ASM-6D: Real-Time 6D Object Pose and Shape Estimation via Active Shape Models and ADMM

We present ASM-6D, a framework for real-time category-level 6D pose, shape, and scale estimation from partial RGB-D observations. We bridge this gap by formulating a unified optimization problem over the SIM(3) manifold and introducing a high-throughput Matrix ADMM solver. Our approach concurrently estimates an object’s pose and shape at frequencies exceeding 100 Hz, with sub-linear scaling with respect to batch size and active shape model complexity. For learning-based keypoint detector frontends, we provide a pipeline for generating geometrically consistent keypoints, enabling the training of robust detection models without manual labeling. We demonstrate the system's reliability through global optimality certification via SDP duality and show resilience to both stochastic noise and occlusions. ASM-6D provides a mathematically rigorous and computationally efficient foundation for real-time, closed-loop robotic manipulation.
Under Review

Dynamic-ASM6D: Real-time 6D Object Pose and Shape Estimation via Active Shape Models and ADMM

This research introduces a real-time framework for simultaneous 6D object pose tracking and shape estimation in dynamic, real-world environments. The system combines Active Shape Models with ADMM-based point cloud registration to handle occlusions, deformations, and shape variability without requiring CAD models. A novel SVGD-based multi-hypothesis tracker over SIM(3) ensures robustness under symmetry and noise. Running at 100–200Hz on GPU, this framework enables reliable object-centric perception and closed-loop manipulation in fast-changing, human-centric tasks.
Accepted to Equivariant Systems: Theory and Applications in State Estimation, Artificial Intelligence and Control Workshop at RSS 2025
Accepted to TC Virtual Poster Session and Networking Event 2025

Learning a Vision-Based Footstep Planner for Hierarchical Walking Control

This research presents a vision-based hierarchical control framework to enhance locomotion in unstructured terrains. The framework integrates a reinforcement learning (RL) footstep planner, which generates adaptive footsteps from a robot-centric elevation map and the Angular Momentum Linear Inverted Pendulum model as policy input, with a low-level Operational Space Controller (OSC) that tracks the planned trajectories. We validate our approach on the underactuated bipedal robot Cassie and show evaluations across diverse terrain conditions in both simulation and hardware experiments.
Accepted to 2025 IEEE-RAS 24th International Conference on Humanoid Robots [Oral Presentation]

Terrain Recognition System for Wearable Device

This research develops a terrain recognition algorithm for a wearable system to support the mobility of forestry workers. Utilizing a single stereo camera, the system identifies safe regions and classifies ground types in dense forest environments, enabling adaptive operational mode switches for the wearable device in response to varying terrain types.

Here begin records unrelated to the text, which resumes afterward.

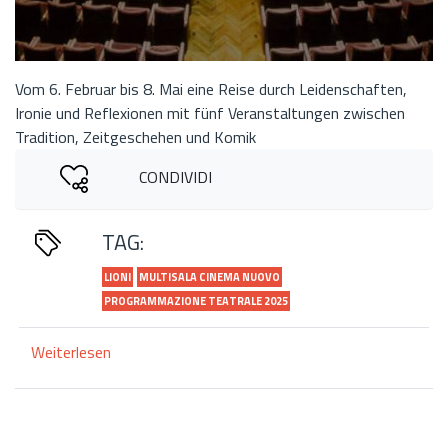
Vom 6. Februar bis 8. Mai eine Reise durch Leidenschaften,
Ironie und Reflexionen mit fünf Veranstaltungen zwischen
Tradition, Zeitgeschehen und Komik
CONDIVIDI
TAG:
LIONI
MULTISALA CINEMA NUOVO
PROGRAMMAZIONE TEATRALE 2025
Weiterlesen
über
„Theater
in
Bewegung“:
der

AI-based Real-Time Monitoring and Fault Diagnosis for Gear Failure in Electric Vehicle Reducers

This research constructs a real-time fault diagnosis model for monitoring gear damage in electric vehicle (EV) reducers using learning-based methods and demonstrates 98% detection. The study utilized feature extraction methods, including Wavelet Packet Decomposition (WPD), Mel-Frequency Cepstral Coefficients (MFCC), STFT-spectrogram, and Mel-spectrum features to train a Convolutional Neural Network (CNN) model.

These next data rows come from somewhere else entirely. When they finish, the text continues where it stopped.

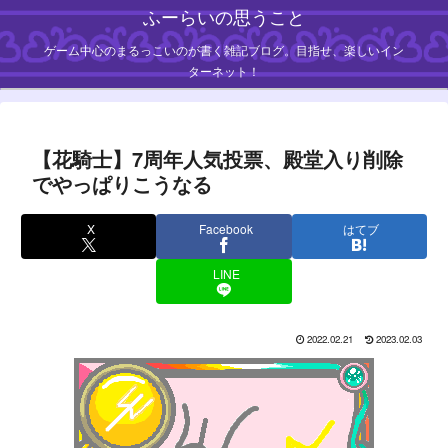
ふーらいの思うこと
ゲーム中心のまるっこいのが書く雑記ブログ。目指せ、楽しいイン
ターネット！
【花騎士】7周年人気投票、殿堂入り削除
でやっぱりこうなる
X
Facebook
はてブ
LINE
2022.02.21
2023.02.03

Vision-based UAV control System for Following Drones in Complex Visual Environments

This research develops a real-time (>30fps) vision-based UAV control system that combines a YOLO-based object detection algorithm with a Siamese network for tracking and following dynamic drones in complex visual environments. The project addresses critical challenges in small object detection under limited visibility by implementing a custom small-object centric loss function and contextual region refinement methodology.